O segundo elemento de esperança está no surgimento de organizações empresariais com o objetivo de utilizar os mercados como forma de promover transformações socioambientais construtivas. É o caso do Sistema B, cujas empresas pretendem ser não as melhores do mundo, mas as melhores para o mundo. É também o caso do B Team, que procura fazer com que as empresas tornem visíveis, aos olhos da sociedade, o conjunto dos custos ligados aos serviços ecossistêmicos que usam e, na maior parte das vezes destroem.

Durante o mês de outubro de 2015 foi lançado no Brasil o escritório da Fundação Ellen McArthur, cujo principal objetivo é promover a transição de uma economia linear (composta pela sequência extrair-transformar-consumir-descartar) para uma economia circular, onde os materiais que compõem a riqueza social devem ser permanentemente não apenas reciclados, mas revalorizados em novos ciclos produtivos. Isso supõe que eles sejam desenhados tendo em vista o que vai lhes acontecer durante e depois de seu uso. Não basta, sob este ponto de vista, minimizar os danos. O fundamental é que na própria concepção de todo e qualquer produto, a questão central seja: e depois, o que vai acontecer? Trata-se de uma verdadeira mutação da economia que se apoia na destruição da natureza para aquela cuja base é o conhecimento da natureza. Uma das mais fascinantes expressões desta abordagem é a biomimética, ou seja, as técnicas que procuram mimetizar processos naturais e, por aí, conseguem reduzir o uso de matéria, energia e recursos bióticos na oferta de bens e serviços.
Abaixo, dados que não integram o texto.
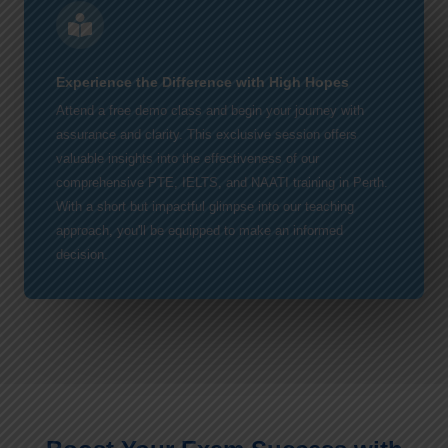
Experience the Difference with High Hopes
Attend a free demo class and begin your journey with
assurance and clarity. This exclusive session offers
valuable insights into the effectiveness of our
comprehensive PTE, IELTS, and NAATI training in Perth.
With a short but impactful glimpse into our teaching
approach, you'll be equipped to make an informed
decision.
Claro que até aqui as empresas pertencentes a estas organizações são minoritárias em cada país e na economia global. Estas organizações empresariais, porém, têm em seu planejamento estratégico a ambição de contribuir para a emergência de um contrato natural por meio de uma economia regenerativa.

O elemento de profunda preocupação, mencionado pouco acima, tem dois componentes. O primeiro está na crescente distância do Brasil e, de forma geral, da América Latina deste movimento de inovação para a sustentabilidade. A árvore de empresas e iniciativas virtuosas não chega a encobrir a floresta do atraso que se exprime na crença de que o pré-sal consiste num bilhete premiado e na decisão de insistir em mais usinas hidrelétricas na Amazônia. O segundo está na escassa mobilização da sociedade civil brasileira e latino-americana contra estas formas predatórias de utilização de recursos públicos e privados, cuja inspiração é muito distante do contrato natural que começa a emergir nos países que procuram fazer da inovação para a sustentabilidade o vetor do crescimento econômico.